A neuron’s function, activity, signal integration and propagation properties depend on specific morphological and electrophysiological characteristics. The ultimate goal of studying neuronal functions is to understand the inner workings of the human brain. However, given the obvious problems in obtaining detailed data from human neurons, especially under physiological conditions, the vast majority of experimental investigations at cellular level are performed on rodent cells. This raises the question of how and to what extent it is possible to apply these results not only to humans but also to other species. This is important, because it has been suggested (Miller et al., 2010; Uhl and Warner, 2015; Zeiss, 2017; Zhao and Bhattacharyya, 2018) that the use of animal cell models whose properties may not match those of humans, could lead to therapies and predictions that are not directly transferable to human cells. For this reason, the use of cells that are as similar as possible to human cells in terms of electrophysiological properties could enable faster and more efficient development of new insights and strategies to improve brain health.

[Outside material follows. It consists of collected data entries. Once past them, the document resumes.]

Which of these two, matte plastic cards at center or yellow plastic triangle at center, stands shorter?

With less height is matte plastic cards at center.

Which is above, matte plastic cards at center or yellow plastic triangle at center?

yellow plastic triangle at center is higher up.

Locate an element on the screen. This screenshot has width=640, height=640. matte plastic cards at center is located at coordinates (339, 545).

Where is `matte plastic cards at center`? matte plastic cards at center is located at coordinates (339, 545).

Mice and rats are the preferred species for studying brain function but, for example, the morphological properties of their pyramidal cells are markedly different (Routh et al., 2009); this is not limited to scalar or geometric properties, but includes differences in topological complexity that can lead to species-dependent neuronal functions, as suggested by behavioral studies showing that mice have different and simpler strategies for learning spatial information and spatial navigation than rats (Whishaw, 1995; Frick et al., 2000). Human neurons, which require greater temporal precision and computational cost to efficiently perform their functions, exhibit an even greater morphological complexity (Lund et al., 1993; Malach, 1994; Elston et al., 1999; Elston, 2003; Goriounova et al., 2018). Electrophysiological recordings have also shown some significant differences between mice and rats, although they were not clearly characterized in terms of differences in expression and/or distribution of ion channels (Routh et al., 2009).

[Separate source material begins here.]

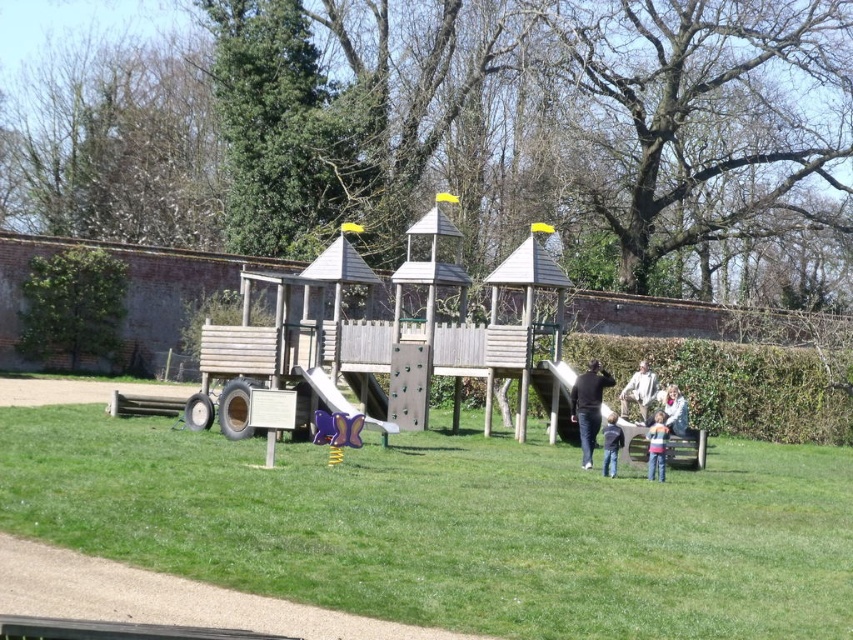 You are a parent trying to locate your child who is wearing a striped cotton shirt at lower right and another child wearing a white fuzzy jacket at lower right. From your vantage point, which child is standing more to the left?

The striped cotton shirt at lower right is positioned on the left side of white fuzzy jacket at lower right, so the child wearing the striped cotton shirt at lower right is standing more to the left.

You are a parent watching your child play at the playground. You see the purple plastic slide at center and the blue denim jeans at center. Which object is located higher up?

The purple plastic slide at center is positioned over blue denim jeans at center, so it is higher up.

Here we present a detailed comparison of mouse and rat hippocampal CA1 pyramidal cells, based on electrophysiological data, morphologies, and computational models. This allowed a deeper understanding of the aspects that characterize their input/output properties, of how these may be the result of a different distribution of somatodendritic ion channels or synaptic inputs, and how and to what extent they can be compared with (or extrapolated to) human neurons. The results show significant physiological differences in the process of synaptic integration between mice and rats CA1 hippocampal pyramidal cells and suggest that rats should be preferentially used when extrapolating results to humans.

2 Materials and methods

2.1 Hippocampal slice preparation

All animal experimentation was conducted according to the Swiss National Institutional Guidelines on Animal Experimentation and approved by the Swiss Cantonal Veterinary Office Committee for Animal Experimentation (License number: VD3389).

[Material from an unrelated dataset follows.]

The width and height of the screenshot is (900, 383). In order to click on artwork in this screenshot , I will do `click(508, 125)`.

Young (p13-p16), male mice C57BL/6J wild type were placed in deep anesthesia (isoflurane) and then sacrificed. The brain was quickly extracted and placed in cold oxygenated (O2 95%; CO2 5%) cutting extracellular solution (in mM: 213.0 sucrose, 2.5 KCl, 10.0 MgCl2, 1.25 NaH2PO4, 0.5 CaCl2, 25.0 glucose, 25.0 NaHCO3). In the same solution and with the assistance of a semiautomatic vibrating blade microtome (Leica VT1200S), acute coronal sections 300 μm thick were obtained. The slices then were placed at room temperature in oxygenated (O2 95%; CO2 5%) normal extracellular solution (in mM: 125.0 NaCl, 2.5 KCl, 1.0 MgCl2, 1.25 NaH2PO4, 2.0 CaCl2, 25.0 glucose, 25.0 NaHCO3) for at least 1 h to recover before recording. All chemicals were obtained from Sigma-Aldrich.

A comparison of differences with rat and human experimental protocols, used as reference, was reported in Supplementary Table 1.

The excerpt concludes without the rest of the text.